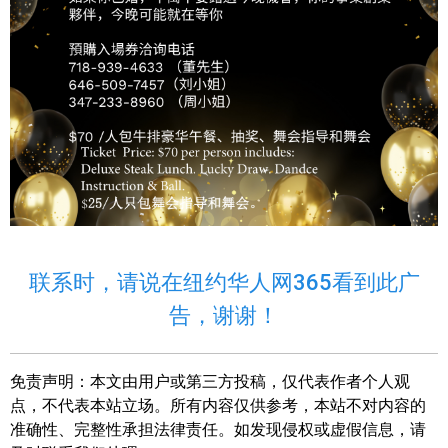
联系时，请说在纽约华人网365看到此广
告，谢谢！
免责声明：
本文由用户或第三方投稿，仅代表作者个人观
点，不代表本站立场。所有内容仅供参考，本站不对内容的
准确性、完整性承担法律责任。如发现侵权或虚假信息，请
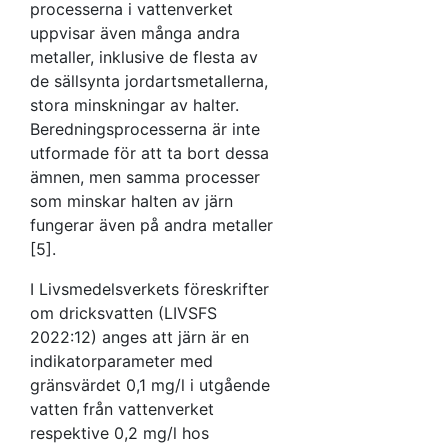
processerna i vattenverket
uppvisar även många andra
metaller, inklusive de flesta av
de sällsynta jordartsmetallerna,
stora minskningar av halter.
Beredningsprocesserna är inte
utformade för att ta bort dessa
ämnen, men samma processer
som minskar halten av järn
fungerar även på andra metaller
[5].
I Livsmedelsverkets föreskrifter
om dricksvatten (LIVSFS
2022:12) anges att järn är en
indikatorparameter med
gränsvärdet 0,1 mg/l i utgående
vatten från vattenverket
respektive 0,2 mg/l hos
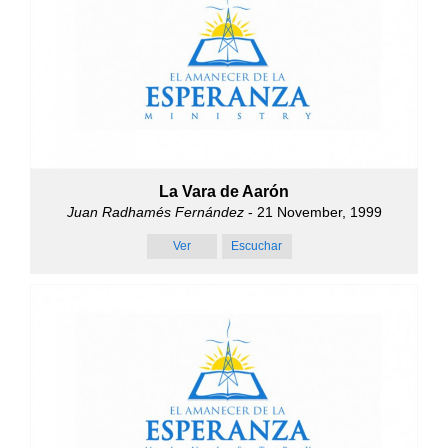
La Vara de Aarón
Juan Radhamés Fernández
- 21 November, 1999
Ver
Escuchar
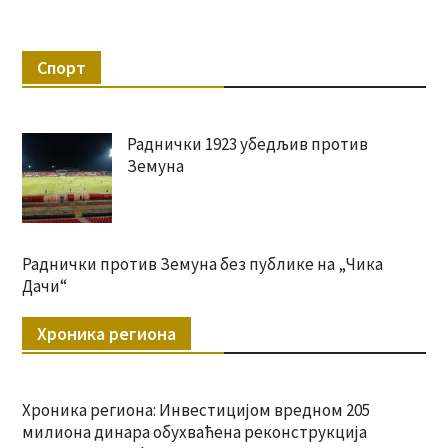
Спорт
Раднички 1923 убедљив против
Земуна
Раднички против Земуна без публике на „Чика
Дачи“
Хроника региона
Хроника региона: Инвестицијом вредном 205
милиона динара обухваћена реконструкција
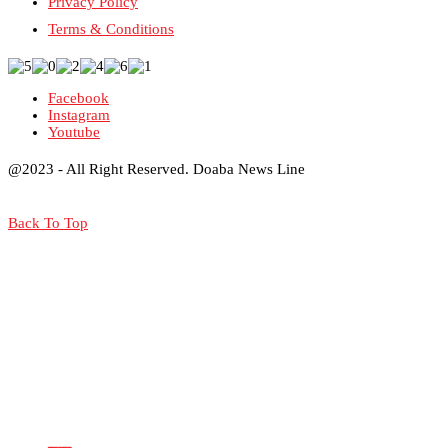
Privacy Policy
Terms & Conditions
Facebook
Instagram
Youtube
@2023 - All Right Reserved. Doaba News Line
Back To Top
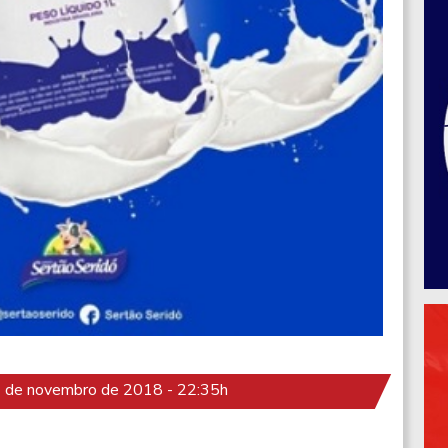
 de novembro de 2018 - 22:35h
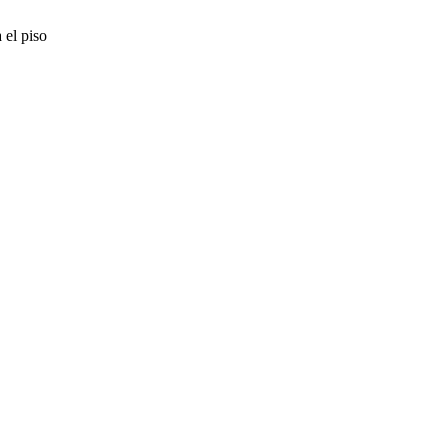
 el piso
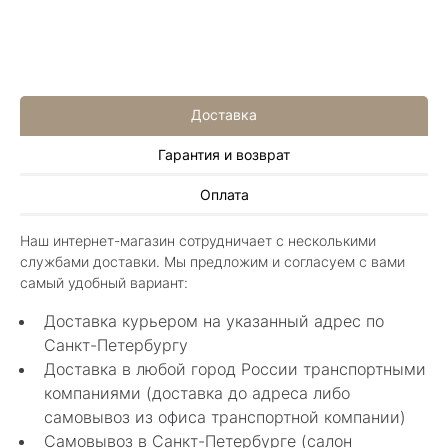
Доставка
Гарантия и возврат
Алла Майорова
Оплата
8 мая 2025
Классные изделия, оригинальные не похожие
Наш интернет-магазин сотрудничает с несколькими
в других магазинах. Сотрудники очень
службами доставки. Мы предложим и согласуем с вами
грамотные специалисты в своем деле помогли
Показать полностью
самый удобный вариант:
с выбором.
Отзыв Яндекс.Карты
Доставка курьером на указанный адрес по
Санкт-Петербургу
Доставка в любой город России транспортными
Нелли Г.
компаниями (доставка до адреса либо
самовывоз из офиса транспортной компании)
4 мая 2025
Самовывоз в Санкт-Петербурге (салон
++++++++
**Assignment**
Set down exactly, and only, the lines from the one containing "metaller, inklusive de flesta av" through the last line of the entries. Pictures do not belong in the copy.

**Answer section**
metaller, inklusive de flesta av
de sällsynta jordartsmetallerna,
stora minskningar av halter.
Beredningsprocesserna är inte
utformade för att ta bort dessa
ämnen, men samma processer
som minskar halten av järn
fungerar även på andra metaller
[5].
I Livsmedelsverkets föreskrifter
om dricksvatten (LIVSFS
2022:12) anges att järn är en
indikatorparameter med
gränsvärdet 0,1 mg/l i utgående
vatten från vattenverket
respektive 0,2 mg/l hos
La Vara de Aarón
Juan Radhamés Fernández
- 21 November, 1999
Ver
Escuchar
Спорт
Раднички 1923 убедљив против
Земуна
Раднички против Земуна без публике на „Чика
Дачи“
Хроника региона
Хроника региона: Инвестицијом вредном 205
милиона динара обухваћена реконструкција
Privacy Policy
Terms & Conditions
Facebook
Instagram
Youtube
@2023 - All Right Reserved. Doaba News Line
Back To Top
 de novembro de 2018 - 22:35h
 el piso
Доставка
Гарантия и возврат
Алла Майорова
Оплата
8 мая 2025
Классные изделия, оригинальные не похожие
Наш интернет-магазин сотрудничает с несколькими
в других магазинах. Сотрудники очень
службами доставки. Мы предложим и согласуем с вами
грамотные специалисты в своем деле помогли
Показать полностью
самый удобный вариант:
с выбором.
Отзыв Яндекс.Карты
Доставка курьером на указанный адрес по
Санкт-Петербургу
Доставка в любой город России транспортными
Нелли Г.
компаниями (доставка до адреса либо
самовывоз из офиса транспортной компании)
4 мая 2025
Самовывоз в Санкт-Петербурге (салон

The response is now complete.